EXERCISE AIM: Give back every record below in full and exactly, but without a single image.

PROVIDED INFORMATION:
• • •
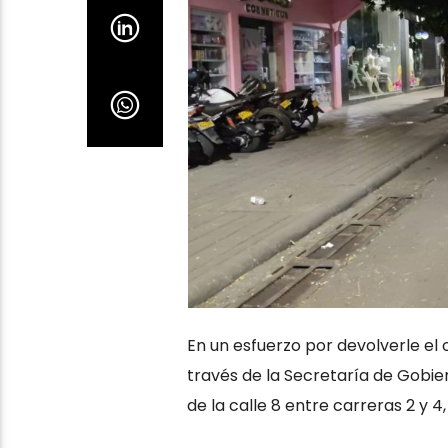
En un esfuerzo por devolverle el o
través de la Secretaría de Gobier
de la calle 8 entre carreras 2 y 4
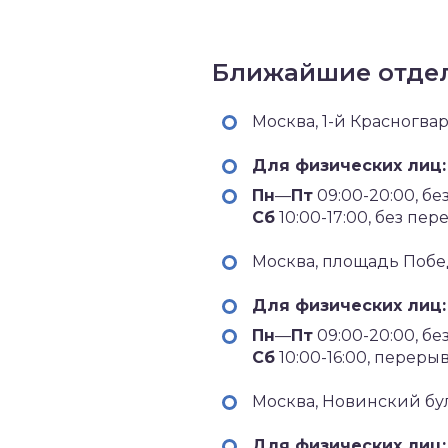
Ближайшие отдел
Москва, 1-й Красногва
Для физических лиц:
Пн
—
Пт
09:00-20:00, б
Сб
10:00-17:00, без пе
Москва, площадь Побед
Для физических лиц:
Пн
—
Пт
09:00-20:00, б
Сб
10:00-16:00, перерыв
Москва, Новинский бул
Для физических лиц:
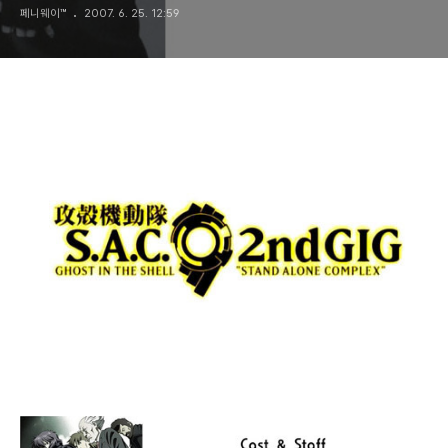
페니웨이™
2007. 6. 25. 12:59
• • •
SOLUTION:
En un esfuerzo por devolverle el o
través de la Secretaría de Gobier
de la calle 8 entre carreras 2 y 4
Ближайшие отдел
Москва, 1-й Красногва
Для физических лиц:
Пн
—
Пт
09:00-20:00, б
Сб
10:00-17:00, без пе
Москва, площадь Побед
Для физических лиц:
Пн
—
Пт
09:00-20:00, б
Сб
10:00-16:00, перерыв
Москва, Новинский бул
Для физических лиц:
페니웨이™
2007. 6. 25. 12:59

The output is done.